There’s been a lot written about the deficiencies of DRM over the last couple of days, with some justification too. Recent efforts have been pretty shoddy, with very little effort devoted to allowing content creators to get true credit for their work and more to serve corporate interests. There’s some pretty complex political wranglings to sort out here, between the content providers and hardware and software manufacturers. Does this mean the end of DRM? I doubt it.
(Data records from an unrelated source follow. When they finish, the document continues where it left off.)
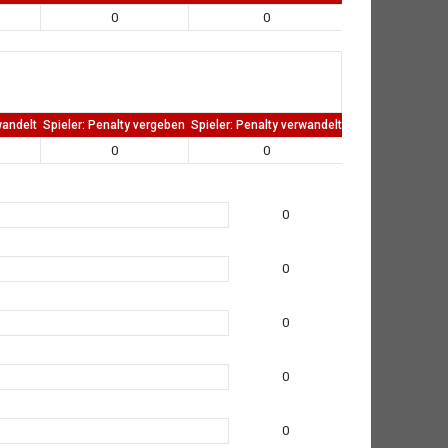
0
0
0
wandelt
Spieler: Penalty vergeben
Spieler: Penalty verwandelt
TW: Direkten kass
0
0
0
0
0
0
0
0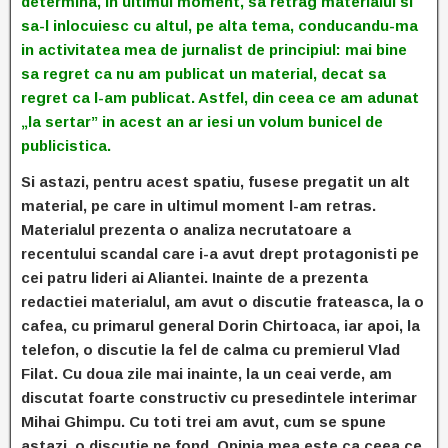
determina, in ultimul moment, sa retrag materialul si
sa-l inlocuiesc cu altul, pe alta tema, conducandu-ma
in activitatea mea de jurnalist de principiul: mai bine
sa regret ca nu am publicat un material, decat sa
regret ca l-am publicat. Astfel, din ceea ce am adunat
„la sertar” in acest an ar iesi un volum bunicel de
publicistica.
Si astazi, pentru acest spatiu, fusese pregatit un alt
material, pe care in ultimul moment l-am retras.
Materialul prezenta o analiza necrutatoare a
recentului scandal care i-a avut drept protagonisti pe
cei patru lideri ai Aliantei. Inainte de a prezenta
redactiei materialul, am avut o discutie frateasca, la o
cafea, cu primarul general Dorin Chirtoaca, iar apoi, la
telefon, o discutie la fel de calma cu premierul Vlad
Filat. Cu doua zile mai inainte, la un ceai verde, am
discutat foarte constructiv cu presedintele interimar
Mihai Ghimpu. Cu toti trei am avut, cum se spune
astazi, o discutie pe fond. Opinia mea este ca ceea ce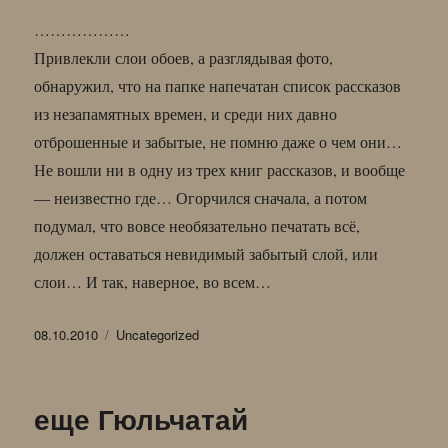
………………
Привлекли слои обоев, а разглядывая фото,
обнаружил, что на папке напечатан список рассказов
из незапамятных времен, и среди них давно
отброшенные и забытые, не помню даже о чем они…
Не вошли ни в одну из трех книг рассказов, и вообще
— неизвестно где… Огорчился сначала, а потом
подумал, что вовсе необязательно печатать всё,
должен оставаться невидимый забытый слой, или
слои… И так, наверное, во всем…
Опубликовано
Рубрики
08.10.2010
Uncategorized
еще Гюльчатай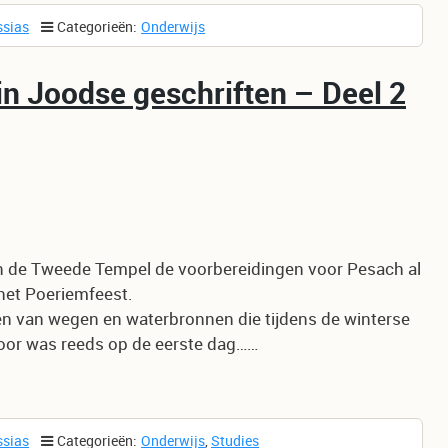
ssias
Categorieën:
Onderwijs
n Joodse geschriften – Deel 2
d van de Tweede Tempel de voorbereidingen voor Pesach al
het Poeriemfeest.
en van wegen en waterbronnen die tijdens de winterse
oor was reeds op de eerste dag……
ssias
Categorieën:
Onderwijs
,
Studies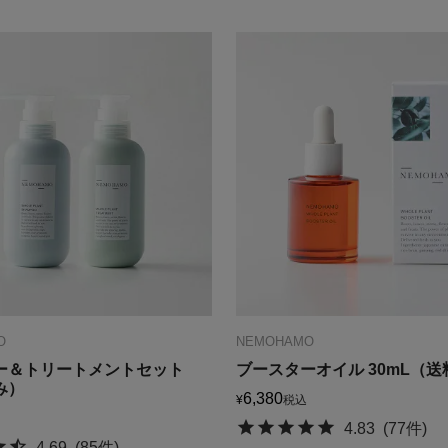
O
NEMOHAMO
ー＆トリートメントセット
ブースターオイル 30mL（
み）
6,380
¥
税込
4.83
(77件)
4.69
(85件)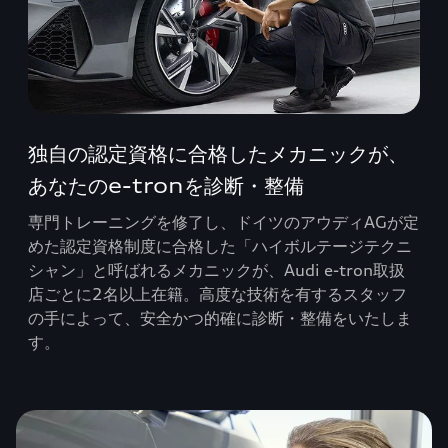
独自の認定資格に合格したメカニックが、
あなたのe-tronを診断・整備
専門トレーニングを修了し、ドイツのアウディAGが定
めた認定資格制度に合格した「ハイボルテージテクニ
シャン」と呼ばれるメカニックが、Audi e-tron取扱
店ごとに2名以上在籍。高度な技術を有するスタッフ
の手によって、安全かつ的確に診断・整備をいたしま
す。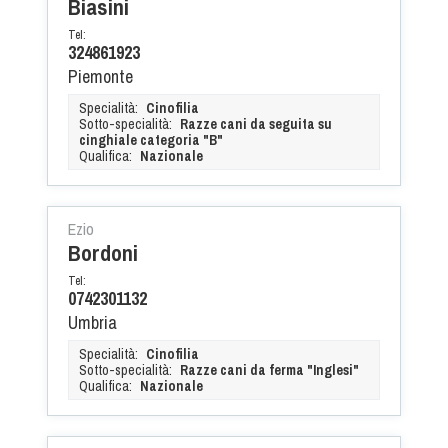
Biasini
Tel:
324861923
Piemonte
Specialità:
Cinofilia
Sotto-specialità:
Razze cani da seguita su
cinghiale categoria "B"
Qualifica:
Nazionale
Ezio
Bordoni
Tel:
0742301132
Umbria
Specialità:
Cinofilia
Sotto-specialità:
Razze cani da ferma "Inglesi"
Qualifica:
Nazionale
Granted, there are some huge hurdles to overcome in a) creating standards so that the content owners control the game, not the vendors and b) creating a watertight system so that this more than just security through obscurity. The problem gets even harder in the enterprise environment where the use cases are much more complex than the consumer world, but there’s growing momentum behind finding a solution. Only last week at RSA I witnessed long lines of hundreds of people queuing to get into the Trusted Computing workshop. Their aim was to get a handle on a technology that, used properly, can help us build an environment from the ground up where we can control where our data goes and who gets access to it. There’s a long way to go, and as many have pointed out, without oversight this technology can be subverted more than others to serve the needs of big vendors. However, the foundations and the motivations are there to solve the problem.
As security professionals and as consumers, we sit on both sides of the fence. We need to help information owners protect their sensitive data, but after the meeting to discuss how they’re going to do that, we want to listen to a few tunes while checking our e-mail. We’ll surely be highly instrumental in finding a solution.